GIVEN ENTRIES:
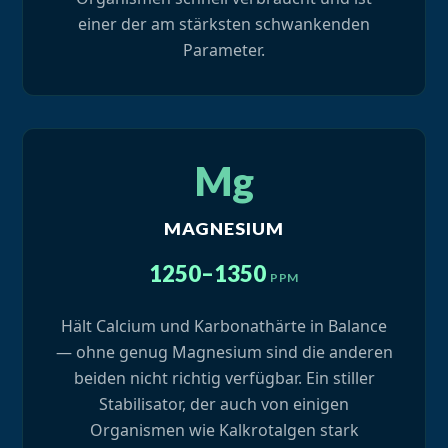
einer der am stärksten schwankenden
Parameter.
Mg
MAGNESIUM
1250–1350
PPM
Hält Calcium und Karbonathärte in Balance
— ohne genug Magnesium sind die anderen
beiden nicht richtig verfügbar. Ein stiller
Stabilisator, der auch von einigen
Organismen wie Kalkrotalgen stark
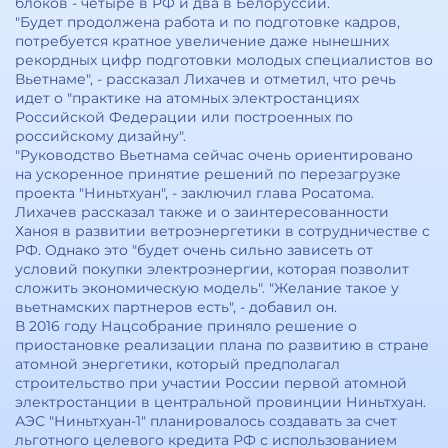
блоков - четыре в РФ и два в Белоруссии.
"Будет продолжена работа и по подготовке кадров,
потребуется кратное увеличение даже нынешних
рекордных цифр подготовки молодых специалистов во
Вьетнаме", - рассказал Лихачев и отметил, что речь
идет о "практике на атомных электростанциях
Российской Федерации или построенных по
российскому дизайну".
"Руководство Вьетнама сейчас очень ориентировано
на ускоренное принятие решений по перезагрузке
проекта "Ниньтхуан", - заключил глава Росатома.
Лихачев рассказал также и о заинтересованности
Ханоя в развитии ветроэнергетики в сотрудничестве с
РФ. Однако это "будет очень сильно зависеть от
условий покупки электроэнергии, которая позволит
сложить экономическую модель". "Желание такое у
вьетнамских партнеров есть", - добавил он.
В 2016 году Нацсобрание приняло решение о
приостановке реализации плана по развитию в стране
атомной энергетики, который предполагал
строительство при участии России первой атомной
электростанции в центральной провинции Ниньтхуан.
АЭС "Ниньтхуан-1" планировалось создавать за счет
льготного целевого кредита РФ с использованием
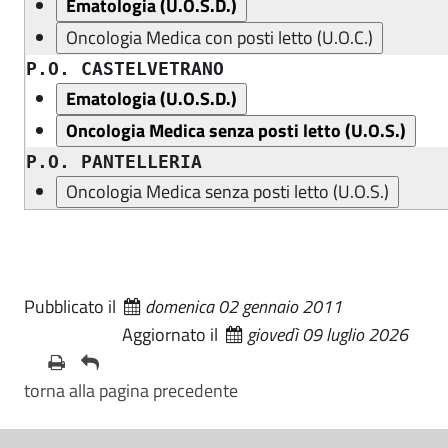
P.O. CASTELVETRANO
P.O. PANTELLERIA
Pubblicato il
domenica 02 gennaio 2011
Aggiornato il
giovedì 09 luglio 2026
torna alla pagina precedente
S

--

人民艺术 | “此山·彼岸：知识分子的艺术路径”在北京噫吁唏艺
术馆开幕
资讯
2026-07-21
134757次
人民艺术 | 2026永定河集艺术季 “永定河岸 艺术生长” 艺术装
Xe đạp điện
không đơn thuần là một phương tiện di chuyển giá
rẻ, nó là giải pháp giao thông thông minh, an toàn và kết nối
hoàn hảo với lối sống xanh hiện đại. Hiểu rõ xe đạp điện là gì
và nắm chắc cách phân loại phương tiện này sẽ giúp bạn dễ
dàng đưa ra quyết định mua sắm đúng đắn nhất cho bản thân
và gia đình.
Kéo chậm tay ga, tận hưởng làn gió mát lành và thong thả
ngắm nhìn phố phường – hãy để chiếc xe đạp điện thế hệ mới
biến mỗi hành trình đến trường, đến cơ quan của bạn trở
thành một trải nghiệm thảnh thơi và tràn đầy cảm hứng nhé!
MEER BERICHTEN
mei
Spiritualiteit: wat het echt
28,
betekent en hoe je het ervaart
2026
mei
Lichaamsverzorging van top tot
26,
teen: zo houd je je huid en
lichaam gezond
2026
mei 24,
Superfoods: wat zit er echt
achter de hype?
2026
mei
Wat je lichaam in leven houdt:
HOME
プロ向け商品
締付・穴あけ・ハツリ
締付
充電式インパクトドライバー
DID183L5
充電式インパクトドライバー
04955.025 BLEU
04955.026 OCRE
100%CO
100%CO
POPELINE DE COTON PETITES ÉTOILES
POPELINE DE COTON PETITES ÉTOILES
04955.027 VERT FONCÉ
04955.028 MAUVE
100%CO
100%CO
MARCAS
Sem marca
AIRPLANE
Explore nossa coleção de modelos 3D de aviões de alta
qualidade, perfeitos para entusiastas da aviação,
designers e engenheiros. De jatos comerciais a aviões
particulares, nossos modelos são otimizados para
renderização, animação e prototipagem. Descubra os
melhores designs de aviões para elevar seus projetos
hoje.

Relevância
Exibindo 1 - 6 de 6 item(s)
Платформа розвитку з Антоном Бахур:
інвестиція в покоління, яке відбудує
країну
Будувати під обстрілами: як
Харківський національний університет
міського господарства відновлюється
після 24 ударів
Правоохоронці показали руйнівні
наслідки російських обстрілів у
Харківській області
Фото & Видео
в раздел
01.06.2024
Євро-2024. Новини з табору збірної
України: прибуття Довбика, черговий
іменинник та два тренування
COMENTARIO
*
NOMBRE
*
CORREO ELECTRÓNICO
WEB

PROBLEM TO SOLVE: Report the number of lines in the listing above that hold the word "phương", and give no other text.

SOLUTION BELOW: 2